Action item
An exact copy of every entry is needed here; the images stay out.

Collected data:
-------

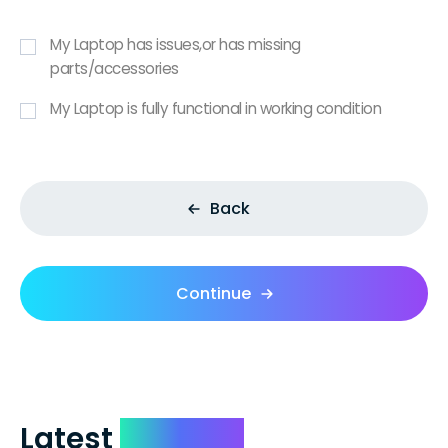
My Laptop has issues,or has missing
parts/accessories
My Laptop is fully functional in working condition
Back
Continue
Latest
Reviews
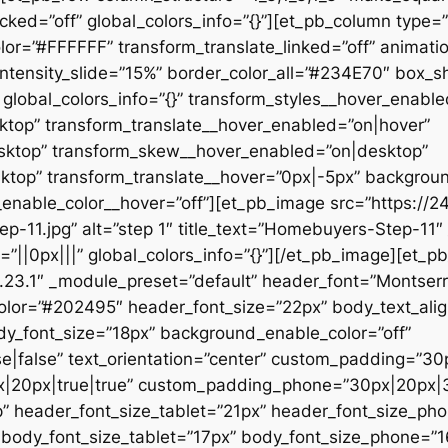
ked=”off” global_colors_info=”{}”][et_pb_column type=”1
r=”#FFFFFF” transform_translate_linked=”off” animatio
intensity_slide=”15%” border_color_all=”#234E70″ box_
global_colors_info=”{}” transform_styles__hover_enable
top” transform_translate__hover_enabled=”on|hover”
sktop” transform_skew__hover_enabled=”on|desktop”
sktop” transform_translate__hover=”0px|-5px” backgro
nable_color__hover=”off”][et_pb_image src=”https://2
11.jpg” alt=”step 1″ title_text=”Homebuyers-Step-11″ _
||0px|||” global_colors_info=”{}”][/et_pb_image][et_pb_
4.23.1″ _module_preset=”default” header_font=”Montserra
color=”#202495″ header_font_size=”22px” body_text_alig
dy_font_size=”18px” background_enable_color=”off”
e|false” text_orientation=”center” custom_padding=”30
|20px|true|true” custom_padding_phone=”30px|20px|3
” header_font_size_tablet=”21px” header_font_size_ph
 body_font_size_tablet=”17px” body_font_size_phone=”1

-------

Response
My Laptop has issues,or has missing
parts/accessories
My Laptop is fully functional in working condition
Back
Continue
Latest
Reviews
ked=”off” global_colors_info=”{}”][et_pb_column type=”1
r=”#FFFFFF” transform_translate_linked=”off” animatio
intensity_slide=”15%” border_color_all=”#234E70″ box_
global_colors_info=”{}” transform_styles__hover_enable
top” transform_translate__hover_enabled=”on|hover”
sktop” transform_skew__hover_enabled=”on|desktop”
sktop” transform_translate__hover=”0px|-5px” backgro
nable_color__hover=”off”][et_pb_image src=”https://2
11.jpg” alt=”step 1″ title_text=”Homebuyers-Step-11″ _
||0px|||” global_colors_info=”{}”][/et_pb_image][et_pb_
4.23.1″ _module_preset=”default” header_font=”Montserra
color=”#202495″ header_font_size=”22px” body_text_alig
dy_font_size=”18px” background_enable_color=”off”
e|false” text_orientation=”center” custom_padding=”30
|20px|true|true” custom_padding_phone=”30px|20px|3
” header_font_size_tablet=”21px” header_font_size_ph
 body_font_size_tablet=”17px” body_font_size_phone=”1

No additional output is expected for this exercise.